A secondary Z-plasty is performed on the nasal mucosa with mirror-image flaps to reposition the tensor veli palatini muscle transversely for improved velopharyngeal function.
Stenosis or Scar Web Release
Design the central Z limb along the rim of the stenotic segment or free edge of a scar web.
This may feel counterintuitive but allows flap transposition to effectively lengthen and release the contracted segment.
Z-Shaped Designs Without True Transposition
Certain flap designs mimic the appearance of a Z-plasty but do not involve actual flap transposition:
Planimetric Z-Plasty
Triangular tissue wedges are excised from both sides of a defect to allow direct advancement of flaps. This resembles a Z but does not rotate tissue and is like S-plasty closure.
O-to-Z Plasty
A circular defect is closed using a Z-shaped closure via advancement and rotation of tissue flaps into the center. True transposition is absent.
Rhombic Flap (True Skewed Z-Plasty)
One flap (with a more acute angle) undergoes significant movement, while the opposing flap (with an obtuse angle) moves minimally. Though asymmetrical, the resulting Z-shaped closure classifies this as a true Z-plasty.
Z-plasty transposition carries similar risks to those seen with other types of skin flap procedures, including discomfort, bleeding, infection, increased scarring, and the potential need for additional surgeries. Due to the complex nature of Z-plasty’s geometric design, errors can occur in flap positioning or sizing.
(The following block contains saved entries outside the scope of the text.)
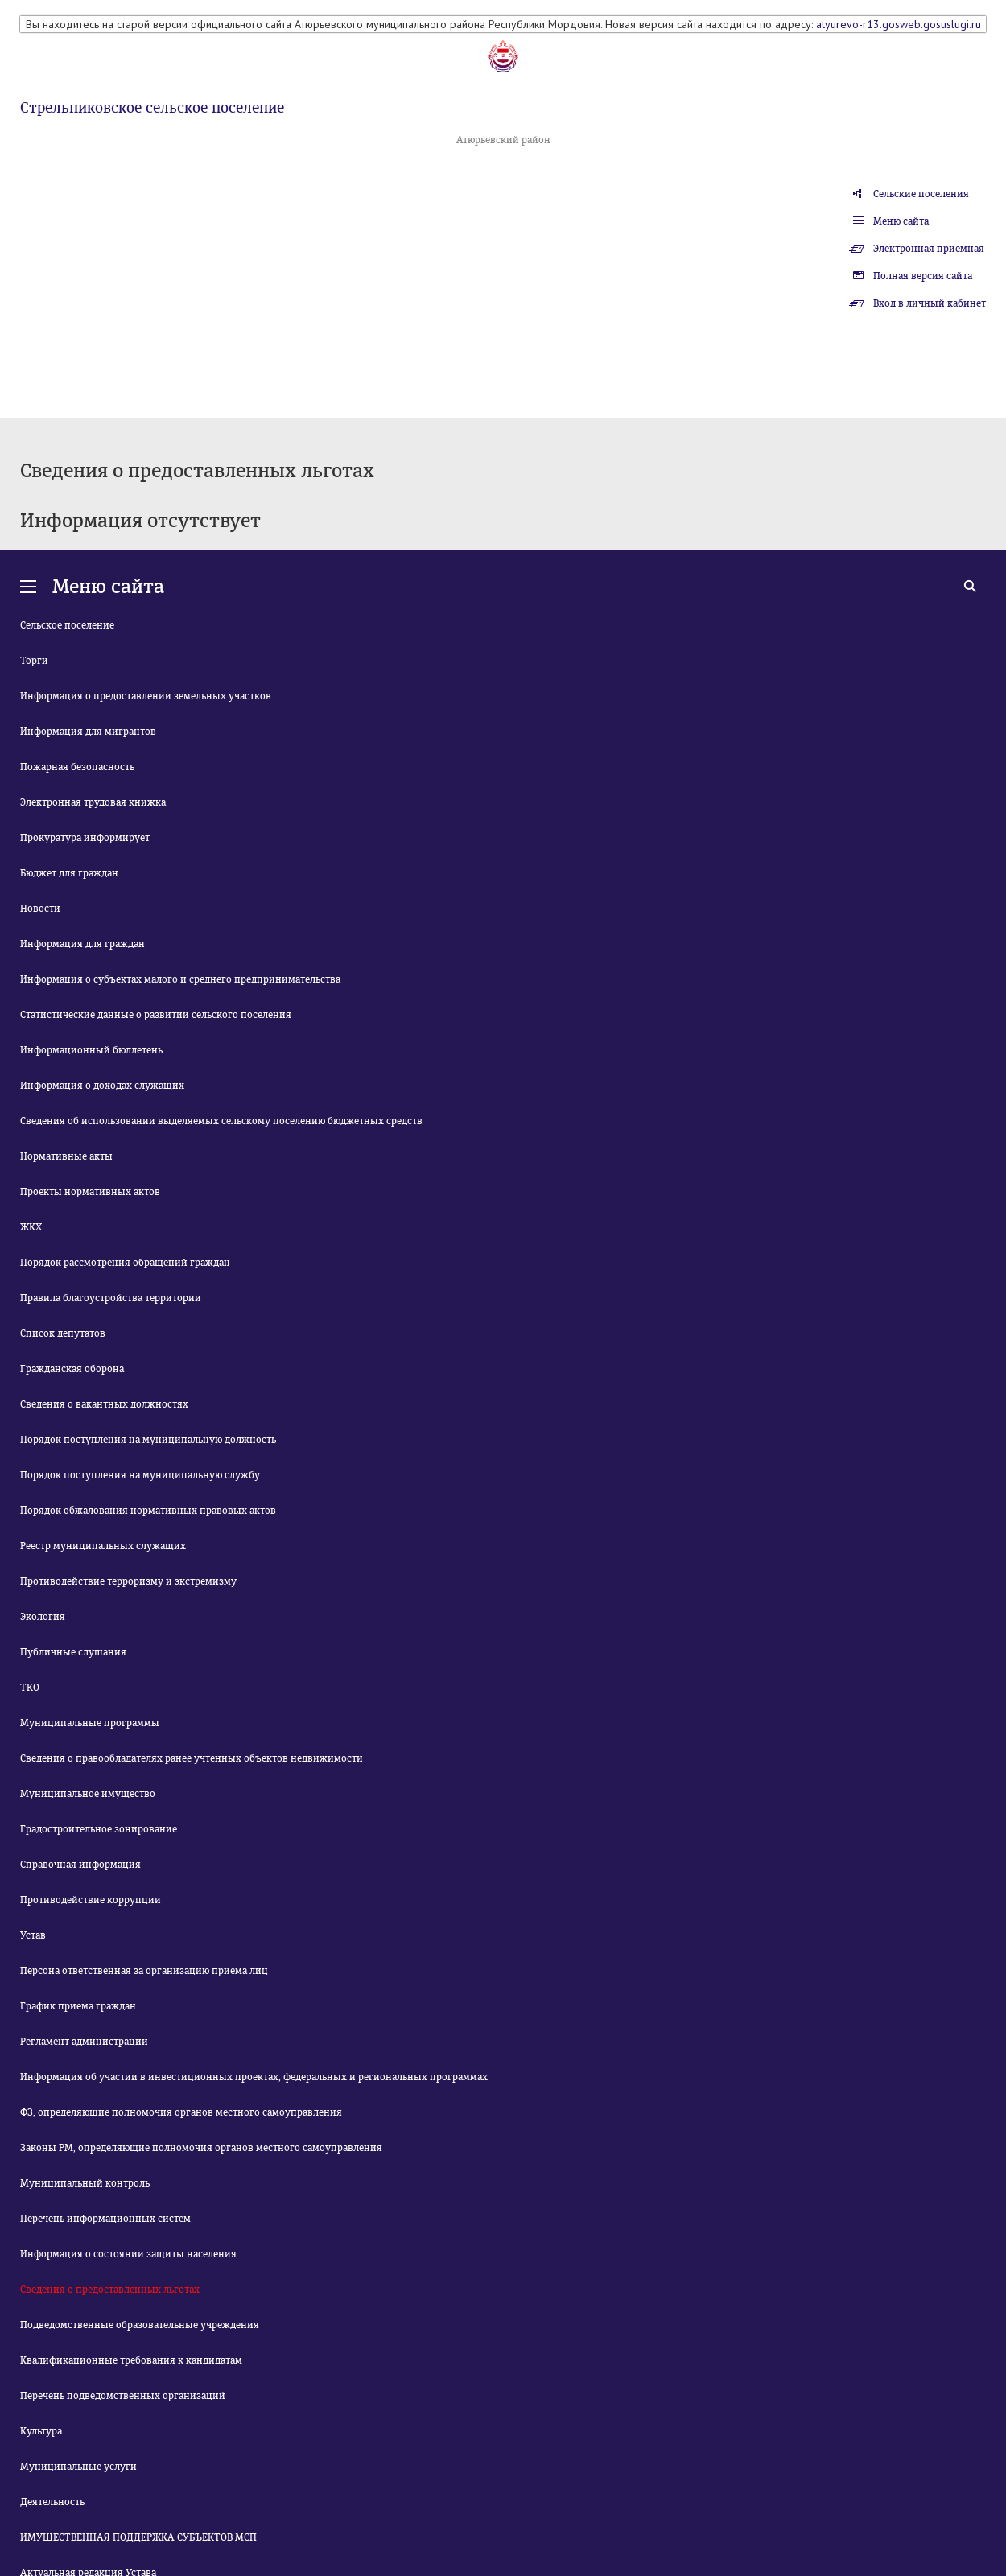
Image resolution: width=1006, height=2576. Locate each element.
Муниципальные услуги (78, 2466)
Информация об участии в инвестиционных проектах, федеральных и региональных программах (254, 2077)
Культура (41, 2431)
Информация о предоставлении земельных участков (145, 696)
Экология (42, 1616)
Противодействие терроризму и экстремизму (128, 1581)
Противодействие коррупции (90, 1900)
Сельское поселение (67, 625)
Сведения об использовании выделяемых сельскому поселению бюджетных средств (221, 1121)
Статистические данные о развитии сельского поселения (155, 1014)
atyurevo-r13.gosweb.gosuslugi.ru (898, 24)
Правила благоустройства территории (110, 1298)
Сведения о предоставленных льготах (110, 2289)
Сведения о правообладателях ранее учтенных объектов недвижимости (191, 1758)
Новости (40, 908)
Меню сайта (901, 221)
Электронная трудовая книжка (93, 802)
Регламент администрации (84, 2041)
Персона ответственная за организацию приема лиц (144, 1970)
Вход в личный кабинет (929, 303)
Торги (34, 660)
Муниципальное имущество (87, 1793)
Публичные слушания (73, 1652)
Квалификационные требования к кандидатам (131, 2360)
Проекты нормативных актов (90, 1191)
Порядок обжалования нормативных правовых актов (148, 1510)
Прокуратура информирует (85, 837)
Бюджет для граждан (69, 873)
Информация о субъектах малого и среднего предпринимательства (180, 979)
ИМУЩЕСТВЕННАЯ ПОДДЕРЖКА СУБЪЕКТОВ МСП (138, 2537)
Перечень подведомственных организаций (122, 2395)
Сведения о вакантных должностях (104, 1404)
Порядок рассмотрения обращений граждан (125, 1262)
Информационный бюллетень (91, 1050)
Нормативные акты (66, 1156)
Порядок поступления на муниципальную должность (148, 1439)
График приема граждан (78, 2006)
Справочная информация (80, 1864)
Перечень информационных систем (105, 2218)
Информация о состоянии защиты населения (128, 2254)
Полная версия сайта (922, 276)
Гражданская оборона (72, 1369)
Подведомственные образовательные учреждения (139, 2325)
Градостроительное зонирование (98, 1829)
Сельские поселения (921, 194)
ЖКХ (31, 1227)
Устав (33, 1935)
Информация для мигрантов (88, 731)
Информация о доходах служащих (102, 1085)
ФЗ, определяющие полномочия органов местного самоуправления (181, 2112)
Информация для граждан (82, 944)
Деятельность (52, 2502)
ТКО (29, 1687)
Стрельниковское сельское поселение (152, 108)
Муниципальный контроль (85, 2183)
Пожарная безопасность (77, 767)
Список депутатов (62, 1333)
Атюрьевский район (503, 140)
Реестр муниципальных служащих (103, 1546)
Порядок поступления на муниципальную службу (140, 1475)
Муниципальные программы (89, 1723)
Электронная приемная (928, 248)
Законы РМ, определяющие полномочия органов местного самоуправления (201, 2148)
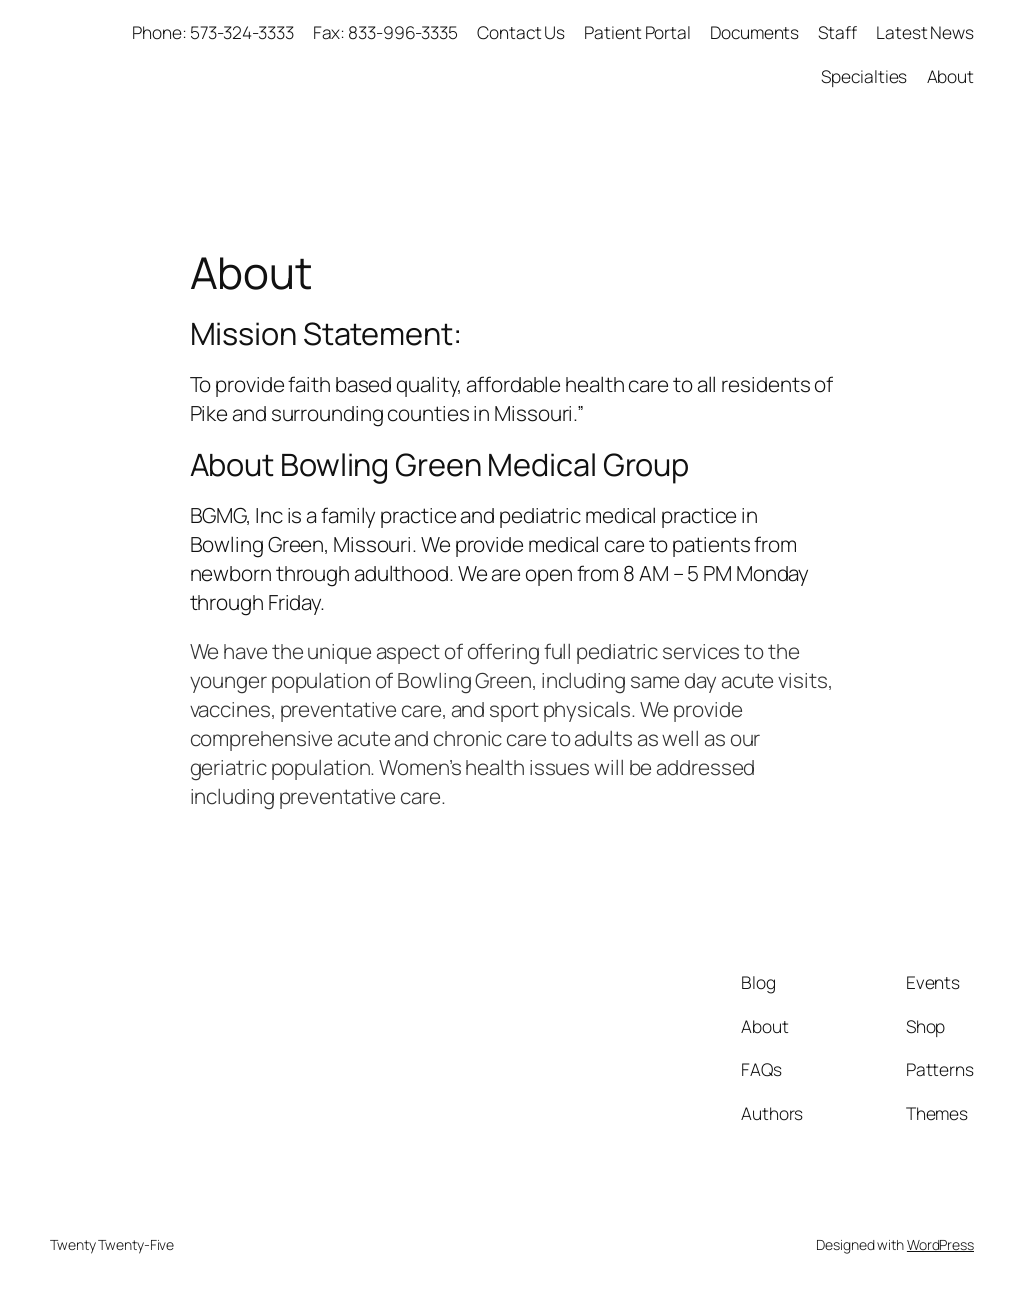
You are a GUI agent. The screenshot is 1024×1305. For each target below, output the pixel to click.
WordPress (940, 1244)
These miscalculations along with issues such as inadequate skin looseness or compromised tissue health may lead to less favorable aesthetic outcomes or even worsen distortion of the surrounding tissue compared to the original scar.
Since the technique involves elevating tissue flaps, it also presents unique risks. These include the development of hematomas or venous congestion, both of which can impair flap survival and contribute to wound breakdown. Factors that heighten the risk of tissue necrosis include insufficient blood supply, overly thin flaps that fail to capture the subdermal vascular network, or narrow flaps with angles less than 30 degrees at the tip. On the other hand, flaps that are too broad with angles exceeding 60 degrees may result in standing cone deformities (commonly referred to as “dog ears”), which often necessitate corrective surgery later.